Finding women and people of color in the long-awaited Federal Communications Commission report The Information Needs of Communities: The Changing Media Landscape in a Broadband Age is an exercise in near futility. The 478-page report integrates details on the status of various media platforms and assesses mediated informational needs by communities within the United States in the years to come, ending with a short chapter on recommendations.

Yet those of us know through experience that when women and people of color are omitted or barely mentioned in such a comprehensive undertaking, their interests are most certainly not going to be part of any structural changes. If Congress and the FCC follow this report, the future of media promises to be as white and male as the present.

Authored by Steven Waldman, the report was commissioned by the FCC a couple of years ago to guide legislative and regulatory activity with regard to mass communications in the US. Recognizing that the digital age has changed the way we live, work, shop, interact, and entertain ourselves, the report allegedly considers what today’s people need in the way of information and how that should be provided.

Who are the people considered central to the report?

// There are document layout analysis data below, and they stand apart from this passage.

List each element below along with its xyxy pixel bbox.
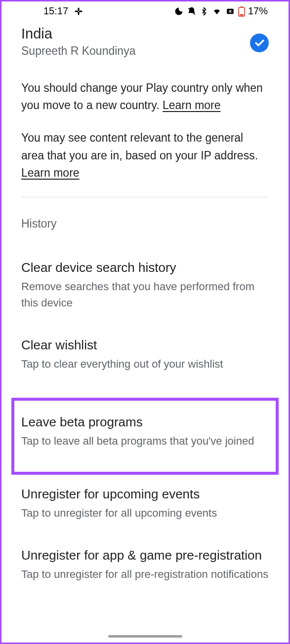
country-row[interactable]: India Supreeth R Koundinya [21, 25, 269, 58]
mute-icon [187, 6, 197, 16]
clear-search-desc: Remove searches that you have performed … [21, 278, 269, 311]
unregister-events-title: Unregister for upcoming events [21, 486, 269, 503]
clear-wishlist-item[interactable]: Clear wishlist Tap to clear everything o… [21, 337, 269, 372]
clear-wishlist-title: Clear wishlist [21, 337, 269, 354]
battery-icon [238, 6, 245, 17]
country-info-2: You may see content relevant to the gene… [21, 129, 269, 182]
country-name: India [21, 25, 135, 43]
moon-icon [174, 6, 184, 16]
status-left: 15:17 [43, 5, 83, 17]
unregister-prereg-desc: Tap to unregister for all pre-registrati… [21, 566, 269, 582]
unregister-prereg-item[interactable]: Unregister for app & game pre-registrati… [21, 547, 269, 582]
selected-check-icon [250, 34, 269, 52]
leave-beta-title: Leave beta programs [21, 414, 269, 431]
battery-percent: 17% [248, 5, 268, 17]
country-info-1: You should change your Play country only… [21, 79, 269, 114]
learn-more-link-2[interactable]: Learn more [21, 166, 80, 179]
svg-rect-1 [78, 11, 80, 15]
clear-search-title: Clear device search history [21, 259, 269, 276]
svg-rect-3 [79, 10, 83, 12]
info-text-1: You should change your Play country only… [21, 81, 263, 112]
wifi-icon [211, 7, 222, 16]
divider [21, 197, 269, 197]
close-badge-icon [225, 7, 235, 16]
history-section-label: History [21, 217, 269, 230]
status-right: 17% [174, 5, 268, 17]
svg-rect-7 [241, 6, 243, 7]
leave-beta-item[interactable]: Leave beta programs Tap to leave all bet… [21, 414, 269, 449]
status-bar: 15:17 17% [1, 1, 289, 20]
unregister-prereg-title: Unregister for app & game pre-registrati… [21, 547, 269, 564]
unregister-events-desc: Tap to unregister for all upcoming event… [21, 505, 269, 521]
learn-more-link-1[interactable]: Learn more [163, 99, 221, 112]
clear-search-history-item[interactable]: Clear device search history Remove searc… [21, 259, 269, 311]
svg-rect-0 [78, 7, 80, 11]
info-text-2: You may see content relevant to the gene… [21, 131, 258, 162]
slack-icon [74, 7, 83, 16]
svg-rect-2 [75, 10, 79, 12]
country-account: Supreeth R Koundinya [21, 44, 135, 58]
home-indicator[interactable] [108, 635, 182, 638]
unregister-events-item[interactable]: Unregister for upcoming events Tap to un… [21, 486, 269, 521]
svg-rect-8 [240, 14, 244, 16]
leave-beta-desc: Tap to leave all beta programs that you'… [21, 433, 269, 449]
clear-wishlist-desc: Tap to clear everything out of your wish… [21, 356, 269, 372]
highlight-box: Leave beta programs Tap to leave all bet… [11, 398, 279, 475]
bluetooth-icon [200, 6, 208, 16]
clock-text: 15:17 [43, 5, 68, 17]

The report might have examined “informational needs” by considering these with respect to both the current female majority, together with an increasingly racial and ethnically diverse American society. In fact, the executive report even sets forth six principles that guide final recommendations for structural changes, with “taking historically underserved communities” into account (page 7) as one of them.

Yet, through the hundreds of pages, the concept of “underserved communities” remain vague, never really defined. Instead, the report provides a separate 10-page chapter called “Diversity” that deals only with the media consumption and needs of racial minorities, and another 4-page chapter called “People with Disabilities.” Minorities and people with disabilities are mentioned again briefly in the recommendations (pp. 359-360).

By contrast, women’s low ownership, media consumption, social status, and informational needs are not included in the report at all. The word women appears once that I could find, that being on page 360 in a statement that the Commission has already voted to ask Congress to reinstate the tax-certificate program as a way of stimulating “minority and women-owned businesses” (that could include media companies). Even in this mention, women are subordinate to “minorities” – a term, incidentally, that is losing currency in our multiracial, multiethnic society.

My despair over women’s exclusion from such an important document is only deepened by what I see to be a longstanding reluctance of feminists to put media policy on the political agenda. Feminists have always been vocal about sexist content in the news or television programming, and even in discrimination in hiring and promotion within the media professions. Yet, we seem frozen, unable or unwilling to explore why the content of these media continue to misrepresent or neglect our interests. Until there are more feminist voices on these matters, and informed policy deliberation from a feminist perspective on where women’s media interests lie, policy governing media ownership and content will remain men’s domains. Independent women’s media play a crucial role as they always have, but women will never have a full voice or presence in the larger public sphere without mainstream media.

At last count, women owned fewer than 6% of the broadcast stations (TV & radio) in the nation. Broadcast and cable stations, as well as the remaining daily newspapers are owned by huge corporations whose boards of directors are nearly all white and male.

We deserve better than this. Media policy stands as the compelling feminist challenge before us.